Extracted page text data

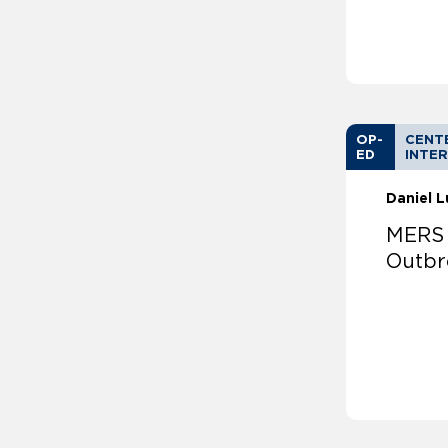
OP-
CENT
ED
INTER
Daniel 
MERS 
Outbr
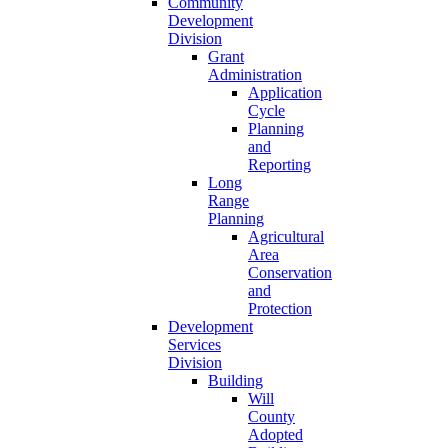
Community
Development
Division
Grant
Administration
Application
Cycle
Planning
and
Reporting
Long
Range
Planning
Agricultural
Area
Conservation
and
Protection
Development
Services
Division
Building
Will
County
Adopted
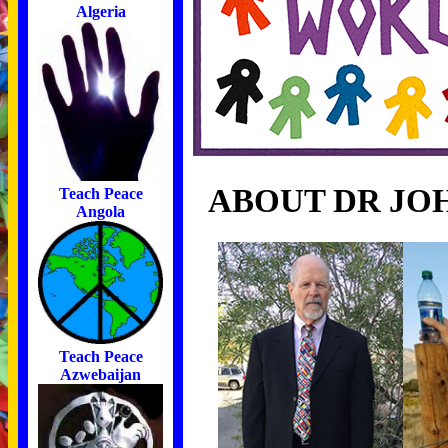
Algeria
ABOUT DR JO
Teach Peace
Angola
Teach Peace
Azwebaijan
--
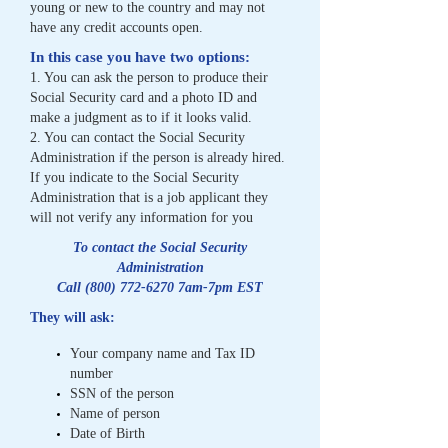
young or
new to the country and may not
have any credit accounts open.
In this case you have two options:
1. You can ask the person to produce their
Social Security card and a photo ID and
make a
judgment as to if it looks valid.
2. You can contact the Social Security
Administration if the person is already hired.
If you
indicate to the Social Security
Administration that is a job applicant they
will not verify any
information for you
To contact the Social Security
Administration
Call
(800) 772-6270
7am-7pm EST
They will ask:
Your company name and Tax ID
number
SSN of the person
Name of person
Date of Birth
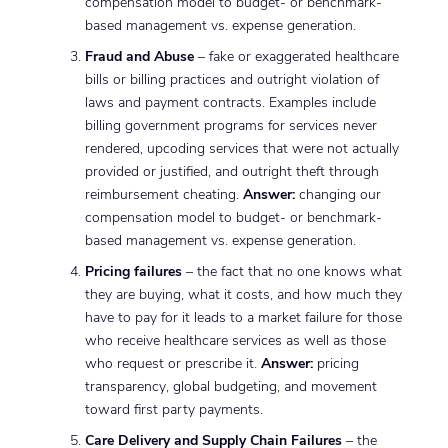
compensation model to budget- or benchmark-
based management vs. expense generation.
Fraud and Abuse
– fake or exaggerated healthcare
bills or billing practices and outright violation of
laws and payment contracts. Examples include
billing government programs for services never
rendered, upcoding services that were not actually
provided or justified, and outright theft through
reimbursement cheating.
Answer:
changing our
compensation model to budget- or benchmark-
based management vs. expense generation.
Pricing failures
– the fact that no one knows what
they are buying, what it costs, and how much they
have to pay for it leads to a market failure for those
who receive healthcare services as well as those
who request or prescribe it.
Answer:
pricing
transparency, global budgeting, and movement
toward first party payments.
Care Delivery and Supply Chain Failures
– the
--
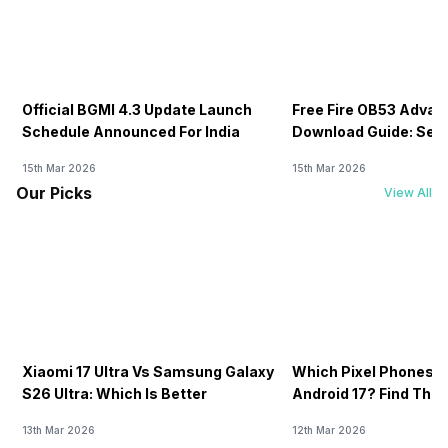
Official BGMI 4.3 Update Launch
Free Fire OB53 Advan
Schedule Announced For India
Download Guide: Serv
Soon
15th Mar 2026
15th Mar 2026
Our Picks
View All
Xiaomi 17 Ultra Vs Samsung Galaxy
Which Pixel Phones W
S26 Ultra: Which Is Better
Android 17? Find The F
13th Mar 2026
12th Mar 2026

WORK REQUEST ▸
Go through the entries and copy each line holding the string "contact".

TASK ANSWER ▸
2. You can contact the Social Security
To contact the Social Security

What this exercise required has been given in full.